The police worked fast, then, their wonders to perform. “Angus and Wallace, Delaney said. What about Helen?”
“Helen died of natural causes. Heart failure. But the men . . .” Alasdair turned his back to the street. His face was a desert island composed of nothing beyond fire and ice. “Heart failure as well, but brought on by a dirty great dose of glycoside. Scrophulariacae. Digitalis purpurea. Foxglove.”
“Foxglove,” Jean repeated. “But lots of people take digitalis as a medicine. It can work differently in the elderly. Therapeutic overdoses aren’t uncommon.”

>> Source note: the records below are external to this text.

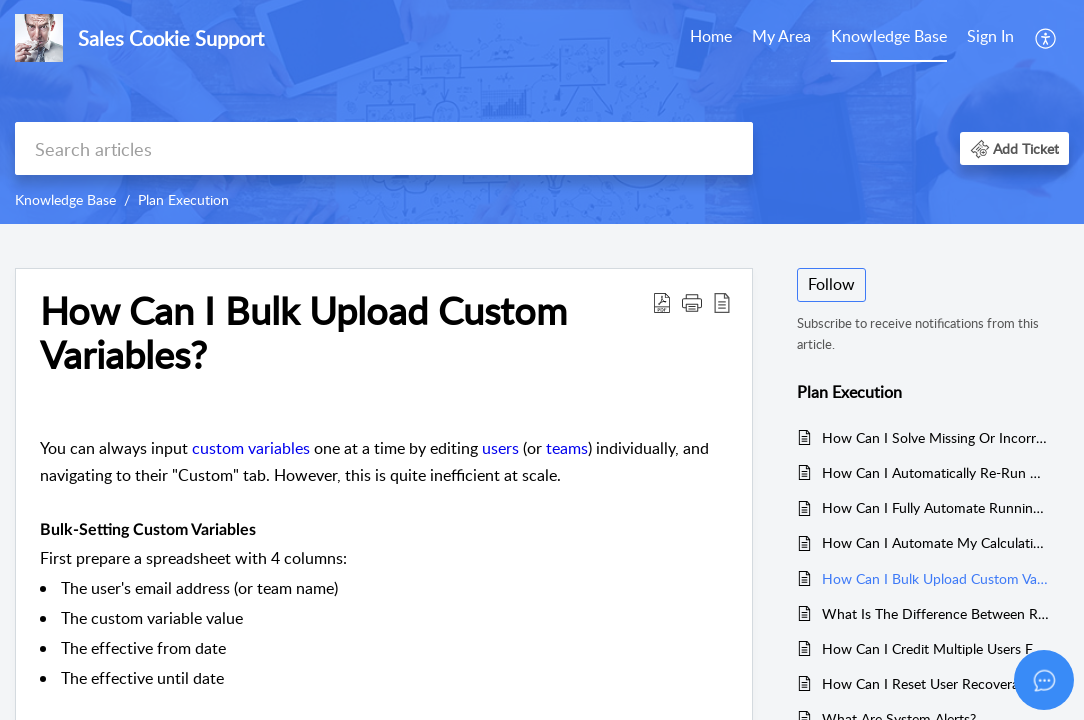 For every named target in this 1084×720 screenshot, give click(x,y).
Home (711, 36)
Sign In (990, 36)
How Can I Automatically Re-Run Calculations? (935, 472)
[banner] (542, 112)
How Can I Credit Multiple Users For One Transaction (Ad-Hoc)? (935, 648)
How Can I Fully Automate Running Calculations (935, 507)
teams (567, 448)
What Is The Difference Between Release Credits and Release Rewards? (935, 613)
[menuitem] (711, 38)
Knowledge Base (889, 36)
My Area (781, 36)
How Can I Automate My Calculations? (935, 542)
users (500, 448)
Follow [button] (831, 284)
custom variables (251, 448)
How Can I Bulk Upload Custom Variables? (935, 578)
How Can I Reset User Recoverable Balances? (935, 683)
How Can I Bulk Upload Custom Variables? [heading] (303, 333)
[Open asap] (1044, 680)
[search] (384, 148)
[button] (1046, 38)
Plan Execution (183, 199)
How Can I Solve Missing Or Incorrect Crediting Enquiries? (935, 437) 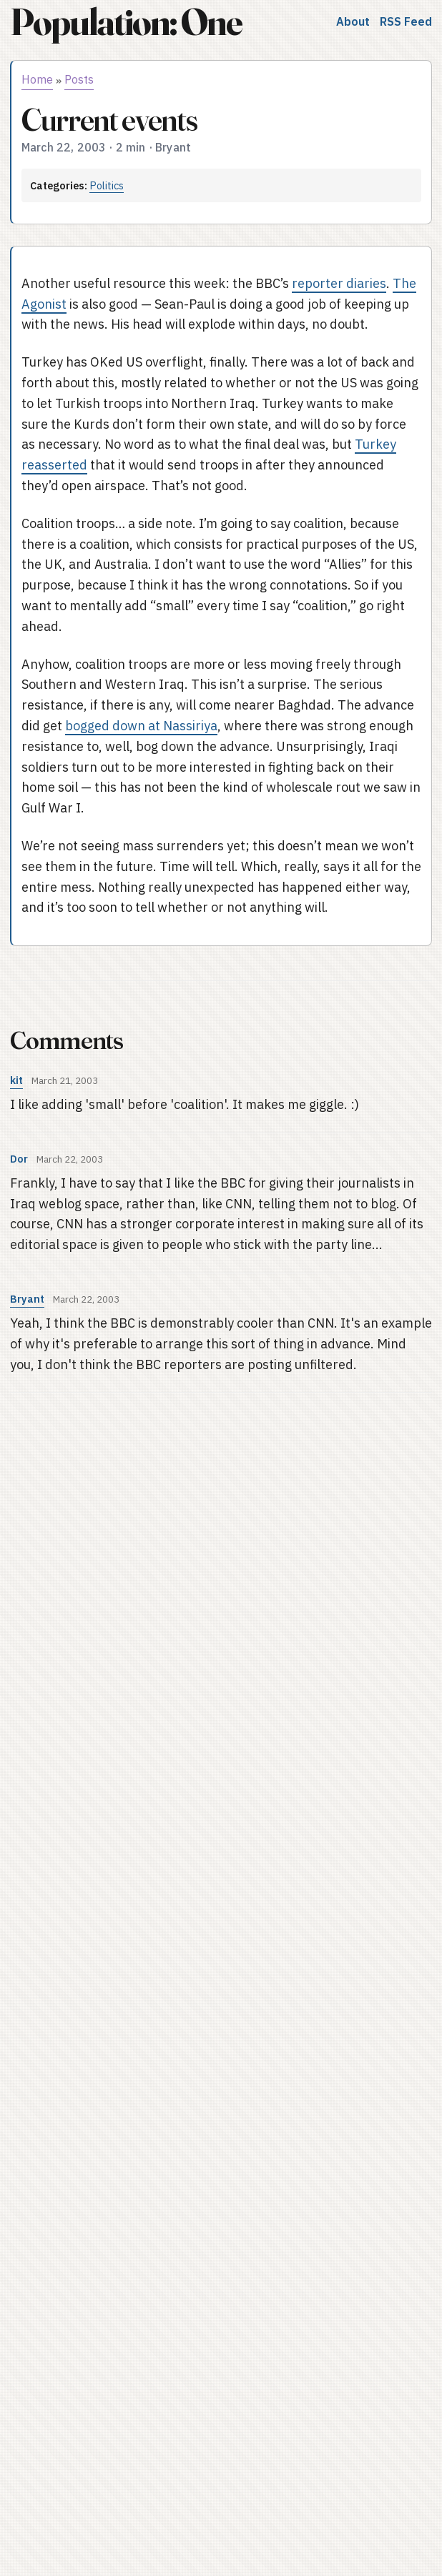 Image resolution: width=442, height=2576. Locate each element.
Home (37, 79)
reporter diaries (339, 283)
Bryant (27, 1299)
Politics (106, 185)
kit (16, 1080)
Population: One (126, 21)
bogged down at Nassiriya (141, 725)
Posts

“Wallace was taking another medication, not digitalis. Angus was not taking anything.”
“I see.”
“When I was a lad in Fort William, we believed that poking a finger into a foxglove bell would kill you. It’s common knowledge it’s a poison. It’s readily available and fast-working. Angus had his dose at the dinner here. There were bread and herbs in the vomit by the chapel wall, and Noel says he served focaccia amongst other dishes, though Angus likely got his dose in the dessert or the coffee, else he’d have dropped just there at the pub. Wallace got his dose in his dinner as well. One that someone brought to him.”
Jean asked the unavoidable question. “Why arrest Ciara?”
“Those wee stars from her earrings, the chapel, the pit prison, one actually clinging to Angus’s clothing. It’s like she was leaving a trail of breadcrumbs.”
“That doesn’t even rise to the level of circumstantial evidence.”